* _WHAT YOU NEED TO DO_: Search the records below for the string "accordin" and report only the number of lines that contain it.

* _Document layout analysis data_:
>>
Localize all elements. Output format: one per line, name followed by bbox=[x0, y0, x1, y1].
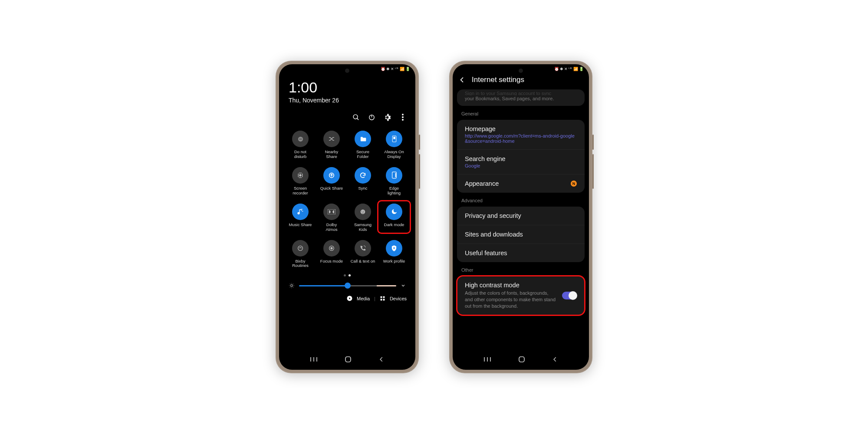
settings-header: Internet settings bbox=[453, 71, 589, 88]
sites-row[interactable]: Sites and downloads bbox=[457, 225, 585, 244]
tile-label: Screen recorder bbox=[293, 186, 308, 196]
sync-icon bbox=[355, 167, 371, 184]
svg-point-25 bbox=[393, 247, 395, 248]
nav-back[interactable] bbox=[378, 356, 385, 362]
homepage-url: http://www.google.com/m?client=ms-androi… bbox=[465, 133, 577, 144]
work-icon bbox=[386, 240, 402, 256]
qs-tile-moon[interactable]: Dark mode bbox=[380, 204, 408, 232]
advanced-card: Privacy and security Sites and downloads… bbox=[457, 207, 585, 262]
callsync-icon bbox=[355, 240, 371, 256]
internet-settings-screen: ⏰ ✱ ✕ ᴸᵀᴱ 📶 🔋 Internet settings Sign in … bbox=[453, 64, 589, 370]
nav-recents[interactable] bbox=[310, 356, 318, 362]
tile-label: Edge lighting bbox=[388, 186, 401, 196]
high-contrast-row[interactable]: High contrast mode Adjust the colors of … bbox=[457, 276, 585, 315]
nav-recents[interactable] bbox=[483, 356, 491, 362]
sun-icon bbox=[289, 283, 295, 289]
qs-tile-music[interactable]: Music Share bbox=[286, 204, 315, 232]
nav-bar bbox=[453, 352, 589, 366]
qs-tile-rec[interactable]: Screen recorder bbox=[286, 167, 315, 196]
moon-icon bbox=[386, 204, 402, 220]
slider-thumb[interactable] bbox=[345, 283, 351, 289]
svg-point-22 bbox=[298, 246, 303, 250]
svg-rect-37 bbox=[381, 296, 382, 298]
homepage-row[interactable]: Homepage http://www.google.com/m?client=… bbox=[457, 120, 585, 150]
qs-tile-folder[interactable]: Secure Folder bbox=[349, 131, 377, 159]
svg-point-24 bbox=[331, 247, 332, 249]
brightness-row bbox=[279, 276, 415, 291]
devices-button[interactable]: Devices bbox=[390, 296, 407, 301]
svg-point-11 bbox=[299, 174, 301, 176]
sync-card[interactable]: Sign in to your Samsung account to sync … bbox=[457, 89, 585, 106]
qs-tile-work[interactable]: Work profile bbox=[380, 240, 408, 269]
chevron-down-icon[interactable] bbox=[401, 283, 406, 288]
svg-rect-39 bbox=[381, 299, 382, 301]
qs-tile-minus[interactable]: Do not disturb bbox=[286, 131, 315, 159]
svg-point-17 bbox=[302, 210, 303, 211]
svg-rect-40 bbox=[383, 299, 385, 301]
qs-tile-sync[interactable]: Sync bbox=[349, 167, 377, 196]
high-contrast-title: High contrast mode bbox=[465, 282, 558, 289]
tile-label: Secure Folder bbox=[356, 150, 369, 159]
nav-home[interactable] bbox=[518, 356, 525, 363]
svg-point-4 bbox=[402, 114, 404, 115]
sync-hint: Sign in to your Samsung account to sync … bbox=[457, 89, 585, 106]
tile-label: Do not disturb bbox=[294, 150, 307, 159]
power-icon[interactable] bbox=[368, 113, 375, 121]
nav-home[interactable] bbox=[345, 356, 352, 363]
privacy-row[interactable]: Privacy and security bbox=[457, 207, 585, 225]
svg-rect-18 bbox=[328, 209, 335, 214]
search-engine-title: Search engine bbox=[465, 155, 506, 162]
svg-point-20 bbox=[362, 210, 362, 211]
svg-line-32 bbox=[293, 287, 294, 288]
back-icon[interactable] bbox=[459, 76, 466, 83]
qs-tile-callsync[interactable]: Call & text on bbox=[349, 240, 377, 269]
high-contrast-toggle[interactable] bbox=[562, 292, 577, 299]
svg-point-19 bbox=[361, 209, 365, 214]
more-icon[interactable] bbox=[399, 113, 407, 121]
search-engine-row[interactable]: Search engine Google bbox=[457, 150, 585, 174]
search-icon[interactable] bbox=[352, 113, 360, 121]
nav-bar bbox=[279, 352, 415, 366]
qs-tile-focus[interactable]: Focus mode bbox=[317, 240, 346, 269]
general-card: Homepage http://www.google.com/m?client=… bbox=[457, 120, 585, 193]
svg-point-5 bbox=[402, 116, 404, 118]
media-button[interactable]: Media bbox=[357, 296, 370, 301]
high-contrast-desc: Adjust the colors of fonts, backgrounds,… bbox=[465, 290, 558, 309]
svg-rect-44 bbox=[345, 357, 351, 362]
folder-icon bbox=[355, 131, 371, 147]
svg-line-31 bbox=[290, 284, 290, 284]
qs-tile-qshare[interactable]: Quick Share bbox=[317, 167, 346, 196]
svg-rect-8 bbox=[299, 138, 302, 139]
privacy-title: Privacy and security bbox=[465, 212, 521, 219]
clock-time: 1:00 bbox=[289, 79, 406, 96]
tile-label: Quick Share bbox=[320, 186, 343, 191]
tile-label: Bixby Routines bbox=[292, 259, 309, 269]
tile-label: Call & text on bbox=[351, 259, 375, 264]
qs-tile-shuffle[interactable]: Nearby Share bbox=[317, 131, 346, 159]
qs-tile-bixby[interactable]: Bixby Routines bbox=[286, 240, 315, 269]
useful-row[interactable]: Useful features bbox=[457, 244, 585, 262]
sites-title: Sites and downloads bbox=[465, 231, 523, 238]
page-title: Internet settings bbox=[472, 76, 524, 84]
appearance-row[interactable]: Appearance N bbox=[457, 174, 585, 193]
clock-date: Thu, November 26 bbox=[289, 97, 406, 104]
svg-rect-10 bbox=[393, 137, 395, 139]
section-general: General bbox=[453, 108, 589, 118]
qs-tile-edge[interactable]: Edge lighting bbox=[380, 167, 408, 196]
settings-icon[interactable] bbox=[383, 113, 391, 121]
qs-tile-aod[interactable]: Always On Display bbox=[380, 131, 408, 159]
tile-label: Focus mode bbox=[320, 259, 343, 264]
svg-point-26 bbox=[291, 285, 293, 287]
qs-tile-dolby[interactable]: Dolby Atmos bbox=[317, 204, 346, 232]
qshare-icon bbox=[323, 167, 340, 184]
phone-side-button bbox=[419, 135, 420, 150]
svg-line-33 bbox=[290, 287, 290, 288]
settings-scroll[interactable]: Sign in to your Samsung account to sync … bbox=[453, 88, 589, 354]
nav-back[interactable] bbox=[552, 356, 558, 362]
tile-label: Dark mode bbox=[384, 223, 404, 227]
qs-tile-kids[interactable]: Samsung Kids bbox=[349, 204, 377, 232]
tile-label: Samsung Kids bbox=[354, 223, 372, 232]
brightness-slider[interactable] bbox=[299, 285, 396, 286]
tile-label: Always On Display bbox=[384, 150, 404, 159]
phone-volume-button bbox=[592, 154, 594, 189]
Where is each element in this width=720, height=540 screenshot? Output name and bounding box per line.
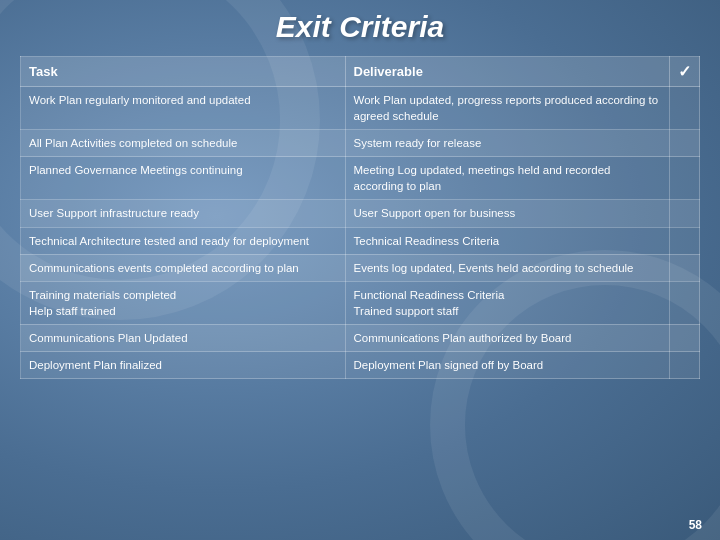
table-row: Communications events completed accordin… (21, 254, 700, 281)
check-cell (670, 352, 700, 379)
deliverable-cell: Events log updated, Events held accordin… (345, 254, 670, 281)
task-cell: All Plan Activities completed on schedul… (21, 130, 346, 157)
page-number: 58 (689, 518, 702, 532)
table-row: All Plan Activities completed on schedul… (21, 130, 700, 157)
task-cell: Training materials completed Help staff … (21, 281, 346, 324)
page-wrapper: Exit Criteria Task Deliverable ✓ Work Pl… (0, 0, 720, 389)
col-header-task: Task (21, 57, 346, 87)
checkmark-header: ✓ (678, 63, 691, 80)
task-cell: Communications events completed accordin… (21, 254, 346, 281)
deliverable-cell: Meeting Log updated, meetings held and r… (345, 157, 670, 200)
deliverable-cell: Technical Readiness Criteria (345, 227, 670, 254)
check-cell (670, 157, 700, 200)
table-row: Training materials completed Help staff … (21, 281, 700, 324)
table-row: Work Plan regularly monitored and update… (21, 87, 700, 130)
table-row: Communications Plan UpdatedCommunication… (21, 324, 700, 351)
check-cell (670, 227, 700, 254)
check-cell (670, 254, 700, 281)
exit-criteria-table: Task Deliverable ✓ Work Plan regularly m… (20, 56, 700, 379)
col-header-check: ✓ (670, 57, 700, 87)
page-title: Exit Criteria (20, 10, 700, 44)
deliverable-cell: User Support open for business (345, 200, 670, 227)
deliverable-cell: Deployment Plan signed off by Board (345, 352, 670, 379)
check-cell (670, 200, 700, 227)
table-row: Planned Governance Meetings continuingMe… (21, 157, 700, 200)
check-cell (670, 130, 700, 157)
task-cell: Communications Plan Updated (21, 324, 346, 351)
deliverable-cell: Work Plan updated, progress reports prod… (345, 87, 670, 130)
table-row: Technical Architecture tested and ready … (21, 227, 700, 254)
check-cell (670, 324, 700, 351)
check-cell (670, 281, 700, 324)
col-header-deliverable: Deliverable (345, 57, 670, 87)
table-row: User Support infrastructure readyUser Su… (21, 200, 700, 227)
deliverable-cell: Communications Plan authorized by Board (345, 324, 670, 351)
task-cell: Deployment Plan finalized (21, 352, 346, 379)
deliverable-cell: Functional Readiness Criteria Trained su… (345, 281, 670, 324)
table-row: Deployment Plan finalizedDeployment Plan… (21, 352, 700, 379)
task-cell: Work Plan regularly monitored and update… (21, 87, 346, 130)
task-cell: User Support infrastructure ready (21, 200, 346, 227)
task-cell: Technical Architecture tested and ready … (21, 227, 346, 254)
check-cell (670, 87, 700, 130)
deliverable-cell: System ready for release (345, 130, 670, 157)
task-cell: Planned Governance Meetings continuing (21, 157, 346, 200)
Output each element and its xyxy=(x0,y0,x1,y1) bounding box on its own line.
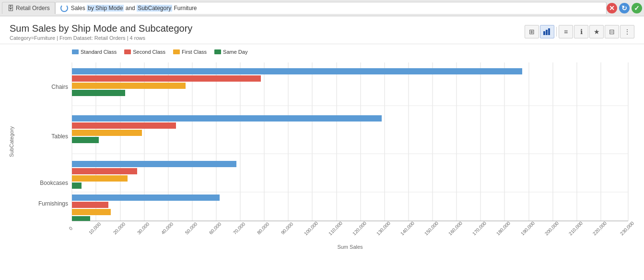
svg-rect-0 xyxy=(543,31,545,35)
bar-chart-svg: 0 10,000 20,000 30,000 40,000 50,000 60,… xyxy=(5,58,638,250)
bar-chart-button[interactable] xyxy=(540,25,554,38)
y-axis-labels: Chairs Tables Bookcases Furnishings xyxy=(38,84,68,207)
bars-tables xyxy=(72,115,382,143)
svg-text:200,000: 200,000 xyxy=(544,220,560,237)
bar-furnishings-sameday xyxy=(72,216,90,221)
retail-orders-tab[interactable]: 🗄 Retail Orders xyxy=(2,2,55,14)
y-label-furnishings: Furnishings xyxy=(38,200,68,207)
retail-tab-label: Retail Orders xyxy=(16,5,50,12)
svg-text:170,000: 170,000 xyxy=(471,220,488,237)
bar-tables-first xyxy=(72,130,142,136)
bar-bookcases-first xyxy=(72,175,128,182)
chart-container: Standard Class Second Class First Class … xyxy=(0,44,644,250)
svg-text:60,000: 60,000 xyxy=(208,221,222,236)
svg-text:0: 0 xyxy=(68,225,74,231)
table-view-button[interactable]: ⊞ xyxy=(525,25,539,38)
bar-chairs-second xyxy=(72,75,261,82)
svg-text:50,000: 50,000 xyxy=(184,221,199,236)
legend-color-sameday xyxy=(214,49,221,54)
x-axis-label: Sum Sales xyxy=(337,244,363,250)
svg-text:210,000: 210,000 xyxy=(568,220,584,237)
svg-text:10,000: 10,000 xyxy=(88,221,102,236)
svg-text:190,000: 190,000 xyxy=(520,220,536,237)
svg-text:140,000: 140,000 xyxy=(399,220,416,237)
legend-item-sameday: Same Day xyxy=(214,49,247,55)
list-button[interactable]: ≡ xyxy=(559,25,573,38)
bar-chart-icon xyxy=(543,28,551,35)
chart-legend: Standard Class Second Class First Class … xyxy=(72,49,639,55)
bar-tables-second xyxy=(72,122,176,129)
legend-color-standard xyxy=(72,49,79,54)
bar-bookcases-standard xyxy=(72,161,236,167)
ok-tab-button[interactable]: ✓ xyxy=(632,3,642,13)
bars-bookcases xyxy=(72,161,236,189)
bar-chairs-first xyxy=(72,83,186,89)
svg-rect-2 xyxy=(548,28,550,35)
legend-item-standard: Standard Class xyxy=(72,49,117,55)
x-axis-labels: 0 10,000 20,000 30,000 40,000 50,000 60,… xyxy=(68,220,635,237)
bar-furnishings-second xyxy=(72,202,108,208)
refresh-tab-button[interactable]: ↻ xyxy=(619,3,630,13)
legend-label-standard: Standard Class xyxy=(81,49,117,55)
svg-text:20,000: 20,000 xyxy=(112,221,127,236)
bar-bookcases-sameday xyxy=(72,183,82,189)
legend-color-second xyxy=(124,49,131,54)
svg-text:150,000: 150,000 xyxy=(423,220,440,237)
toolbar-separator-1 xyxy=(556,27,557,37)
legend-label-sameday: Same Day xyxy=(223,49,247,55)
svg-text:230,000: 230,000 xyxy=(619,220,635,237)
page-header: Sum Sales by Ship Mode and Subcategory C… xyxy=(0,16,644,44)
svg-text:120,000: 120,000 xyxy=(351,220,368,237)
y-label-bookcases: Bookcases xyxy=(40,180,68,186)
y-label-tables: Tables xyxy=(51,133,68,140)
more-button[interactable]: ⋮ xyxy=(620,25,634,38)
bar-tables-standard xyxy=(72,115,382,122)
chart-svg-wrapper: 0 10,000 20,000 30,000 40,000 50,000 60,… xyxy=(5,58,639,250)
y-label-chairs: Chairs xyxy=(51,84,68,90)
close-tab-button[interactable]: ✕ xyxy=(607,3,617,13)
info-button[interactable]: ℹ xyxy=(574,25,588,38)
svg-text:100,000: 100,000 xyxy=(303,220,319,237)
header-left: Sum Sales by Ship Mode and Subcategory C… xyxy=(10,23,192,41)
bars-chairs xyxy=(72,68,522,96)
page-title: Sum Sales by Ship Mode and Subcategory xyxy=(10,23,192,34)
pin-button[interactable]: ★ xyxy=(589,25,604,38)
legend-item-second: Second Class xyxy=(124,49,165,55)
bar-bookcases-second xyxy=(72,168,137,174)
tab-controls: ✕ ↻ ✓ xyxy=(607,3,642,13)
bar-furnishings-first xyxy=(72,209,111,215)
svg-text:110,000: 110,000 xyxy=(328,220,344,237)
bar-chairs-sameday xyxy=(72,90,125,96)
legend-item-first: First Class xyxy=(173,49,207,55)
database-icon: 🗄 xyxy=(7,4,14,12)
svg-text:130,000: 130,000 xyxy=(375,220,392,237)
svg-text:40,000: 40,000 xyxy=(160,221,175,236)
svg-text:30,000: 30,000 xyxy=(136,221,151,236)
svg-text:160,000: 160,000 xyxy=(447,220,464,237)
bar-tables-sameday xyxy=(72,137,99,143)
bar-furnishings-standard xyxy=(72,195,220,201)
active-tab[interactable]: Sales by Ship Mode and SubCategory Furni… xyxy=(55,2,607,14)
svg-text:90,000: 90,000 xyxy=(280,221,294,236)
legend-label-first: First Class xyxy=(182,49,207,55)
save-button[interactable]: ⊟ xyxy=(605,25,619,38)
legend-color-first xyxy=(173,49,180,54)
y-axis-label: SubCategory xyxy=(9,126,14,157)
svg-text:180,000: 180,000 xyxy=(495,220,512,237)
bars-furnishings xyxy=(72,195,220,221)
svg-text:80,000: 80,000 xyxy=(256,221,270,236)
svg-rect-1 xyxy=(546,30,548,35)
tab-bar: 🗄 Retail Orders Sales by Ship Mode and S… xyxy=(0,0,644,16)
loading-icon xyxy=(60,4,68,12)
bar-chairs-standard xyxy=(72,68,522,74)
toolbar: ⊞ ≡ ℹ ★ ⊟ ⋮ xyxy=(525,25,634,38)
svg-text:220,000: 220,000 xyxy=(592,220,608,237)
legend-label-second: Second Class xyxy=(133,49,165,55)
svg-text:70,000: 70,000 xyxy=(232,221,246,236)
page-subtitle: Category=Furniture | From Dataset: Retai… xyxy=(10,35,192,41)
active-tab-text: Sales by Ship Mode and SubCategory Furni… xyxy=(71,5,197,12)
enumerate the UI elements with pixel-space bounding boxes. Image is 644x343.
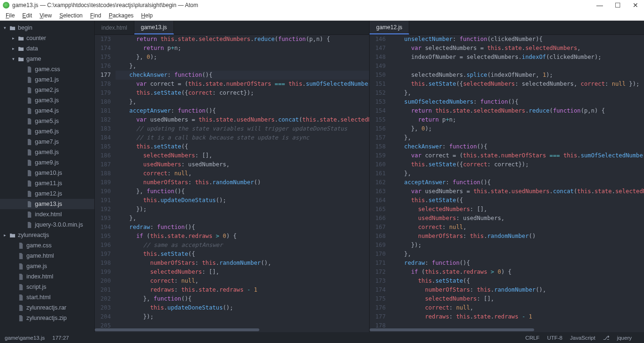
- tree-folder-zylunreactjs[interactable]: ▸zylunreactjs: [0, 230, 94, 240]
- chevron-icon[interactable]: ▾: [4, 25, 8, 30]
- close-button[interactable]: ✕: [630, 1, 641, 9]
- tree-file-game6-js[interactable]: game6.js: [0, 126, 94, 137]
- folder-icon: [8, 233, 16, 238]
- file-icon: [25, 170, 33, 176]
- tree-label: game12.js: [35, 190, 62, 197]
- tree-file-zylunreactjs-rar[interactable]: zylunreactjs.rar: [0, 302, 94, 313]
- scrollbar-h-left[interactable]: [95, 327, 369, 332]
- file-icon: [25, 201, 33, 207]
- status-path[interactable]: game\game13.js: [5, 335, 45, 341]
- menu-edit[interactable]: Edit: [18, 12, 36, 19]
- tree-label: index.html: [35, 211, 62, 218]
- tree-folder-begin[interactable]: ▾begin: [0, 23, 94, 33]
- tab-game13-js[interactable]: game13.js: [134, 21, 174, 34]
- file-icon: [17, 263, 25, 270]
- tree-label: game7.js: [35, 139, 59, 145]
- file-icon: [17, 284, 25, 290]
- editor-right[interactable]: 1461471481491501511521531541551561571581…: [370, 35, 644, 327]
- chevron-icon[interactable]: ▸: [4, 233, 8, 237]
- status-grammar[interactable]: JavaScript: [570, 335, 595, 341]
- status-branch-icon: ⎇: [603, 335, 610, 341]
- status-cursor[interactable]: 177:27: [52, 335, 69, 341]
- chevron-icon[interactable]: ▸: [12, 36, 17, 41]
- title-bar: game13.js — C:\xampp\htdocs\testcodes\re…: [0, 0, 644, 10]
- tree-file-jquery-3-0-0-min-js[interactable]: jquery-3.0.0.min.js: [0, 220, 94, 230]
- tree-file-game1-js[interactable]: game1.js: [0, 74, 94, 85]
- menu-find[interactable]: Find: [86, 12, 105, 19]
- tab-game12-js[interactable]: game12.js: [370, 21, 409, 34]
- tree-file-game3-js[interactable]: game3.js: [0, 95, 94, 106]
- editor-panes: index.htmlgame13.js 17317417517617717817…: [94, 21, 644, 332]
- gutter-left: 1731741751761771781791801811821831841851…: [95, 35, 116, 327]
- tree-folder-data[interactable]: ▸data: [0, 43, 94, 54]
- tree-file-game5-js[interactable]: game5.js: [0, 116, 94, 126]
- menu-view[interactable]: View: [36, 12, 56, 19]
- menu-packages[interactable]: Packages: [105, 12, 138, 19]
- file-icon: [17, 294, 25, 301]
- tree-label: game6.js: [35, 128, 59, 135]
- tree-file-game7-js[interactable]: game7.js: [0, 137, 94, 147]
- tree-file-start-html[interactable]: start.html: [0, 292, 94, 302]
- tree-label: game.css: [26, 242, 52, 249]
- tree-label: game5.js: [35, 118, 59, 124]
- pane-right: game12.js 146147148149150151152153154155…: [369, 21, 644, 332]
- status-extra[interactable]: jquery: [617, 335, 632, 341]
- window-title: game13.js — C:\xampp\htdocs\testcodes\re…: [12, 2, 594, 8]
- menu-bar: FileEditViewSelectionFindPackagesHelp: [0, 10, 644, 21]
- atom-app-icon: [3, 2, 9, 8]
- tree-file-game10-js[interactable]: game10.js: [0, 168, 94, 178]
- file-icon: [17, 274, 25, 280]
- tree-file-game-js[interactable]: game.js: [0, 261, 94, 271]
- tab-index-html[interactable]: index.html: [95, 21, 134, 34]
- tree-label: game.js: [26, 263, 47, 270]
- tree-file-game2-js[interactable]: game2.js: [0, 85, 94, 95]
- tree-label: zylunreactjs.rar: [26, 304, 66, 311]
- tree-file-index-html[interactable]: index.html: [0, 271, 94, 282]
- code-left[interactable]: return this.state.selectedNumbers.reduce…: [116, 35, 369, 327]
- status-eol[interactable]: CRLF: [525, 335, 539, 341]
- file-icon: [25, 191, 33, 197]
- tree-file-script-js[interactable]: script.js: [0, 282, 94, 292]
- menu-help[interactable]: Help: [137, 12, 157, 19]
- menu-selection[interactable]: Selection: [56, 12, 86, 19]
- status-bar: game\game13.js 177:27 CRLF UTF-8 JavaScr…: [0, 332, 644, 343]
- tab-bar-right: game12.js: [370, 21, 644, 35]
- scrollbar-h-right[interactable]: [370, 327, 644, 332]
- file-icon: [17, 305, 25, 311]
- tree-label: zylunreactjs: [18, 232, 49, 238]
- tab-bar-left: index.htmlgame13.js: [95, 21, 369, 35]
- maximize-button[interactable]: ☐: [612, 1, 623, 9]
- tree-file-zylunreactjs-zip[interactable]: zylunreactjs.zip: [0, 313, 94, 323]
- status-encoding[interactable]: UTF-8: [547, 335, 562, 341]
- editor-left[interactable]: 1731741751761771781791801811821831841851…: [95, 35, 369, 327]
- tree-label: data: [26, 45, 38, 52]
- tree-file-game-css[interactable]: game.css: [0, 240, 94, 251]
- chevron-icon[interactable]: ▾: [12, 57, 17, 61]
- tree-file-game11-js[interactable]: game11.js: [0, 178, 94, 188]
- tree-file-game-html[interactable]: game.html: [0, 251, 94, 261]
- minimize-button[interactable]: —: [594, 1, 605, 9]
- tree-folder-game[interactable]: ▾game: [0, 54, 94, 64]
- tree-file-game4-js[interactable]: game4.js: [0, 106, 94, 116]
- tree-folder-counter[interactable]: ▸counter: [0, 33, 94, 43]
- tree-label: game13.js: [35, 201, 62, 207]
- tree-label: script.js: [26, 284, 46, 290]
- code-right[interactable]: unselectNumber: function(clickedNumber){…: [390, 35, 644, 327]
- menu-file[interactable]: File: [2, 12, 18, 19]
- tree-view[interactable]: ▾begin▸counter▸data▾gamegame.cssgame1.js…: [0, 21, 94, 332]
- chevron-icon[interactable]: ▸: [12, 46, 17, 51]
- tree-file-game13-js[interactable]: game13.js: [0, 199, 94, 209]
- tree-file-game9-js[interactable]: game9.js: [0, 157, 94, 168]
- tree-label: jquery-3.0.0.min.js: [35, 221, 83, 228]
- tree-file-index-html[interactable]: index.html: [0, 209, 94, 220]
- file-icon: [25, 139, 33, 145]
- tree-file-game8-js[interactable]: game8.js: [0, 147, 94, 157]
- tree-label: game11.js: [35, 180, 62, 187]
- folder-icon: [8, 25, 16, 31]
- tree-label: game1.js: [35, 76, 59, 83]
- file-icon: [17, 243, 25, 249]
- file-icon: [25, 77, 33, 83]
- file-icon: [25, 66, 33, 73]
- tree-file-game12-js[interactable]: game12.js: [0, 188, 94, 199]
- tree-file-game-css[interactable]: game.css: [0, 64, 94, 74]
<<
* _RESULT OF THE EXERCISE_: 3